Top of Available data

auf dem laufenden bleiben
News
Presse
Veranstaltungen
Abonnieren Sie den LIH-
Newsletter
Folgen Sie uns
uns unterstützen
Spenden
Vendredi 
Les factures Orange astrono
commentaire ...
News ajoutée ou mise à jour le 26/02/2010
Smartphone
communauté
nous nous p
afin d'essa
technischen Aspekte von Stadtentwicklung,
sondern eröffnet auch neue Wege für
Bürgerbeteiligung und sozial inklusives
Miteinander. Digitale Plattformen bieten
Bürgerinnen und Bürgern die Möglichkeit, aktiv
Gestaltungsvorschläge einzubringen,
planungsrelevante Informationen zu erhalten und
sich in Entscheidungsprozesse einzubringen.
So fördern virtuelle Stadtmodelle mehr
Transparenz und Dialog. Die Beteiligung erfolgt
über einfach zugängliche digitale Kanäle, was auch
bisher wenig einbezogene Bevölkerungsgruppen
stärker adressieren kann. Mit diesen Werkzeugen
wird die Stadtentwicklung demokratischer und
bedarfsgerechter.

Bottom of Available data
Top of Available data

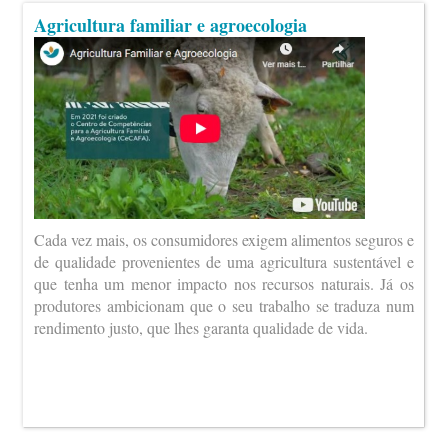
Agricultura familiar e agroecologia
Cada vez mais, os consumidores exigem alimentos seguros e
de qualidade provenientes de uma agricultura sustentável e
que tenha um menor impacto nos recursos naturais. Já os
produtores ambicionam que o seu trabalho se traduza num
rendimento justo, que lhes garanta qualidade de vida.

Bottom of Available data

▶ Task to carry out: Starting with the line with "So fördern virtuelle Stadtmodelle mehr" above and going on through the line with "bedarfsgerechter.", transcribe every line exactly, both ends included, and add nothing.

▶ Expected output:
So fördern virtuelle Stadtmodelle mehr
Transparenz und Dialog. Die Beteiligung erfolgt
über einfach zugängliche digitale Kanäle, was auch
bisher wenig einbezogene Bevölkerungsgruppen
stärker adressieren kann. Mit diesen Werkzeugen
wird die Stadtentwicklung demokratischer und
bedarfsgerechter.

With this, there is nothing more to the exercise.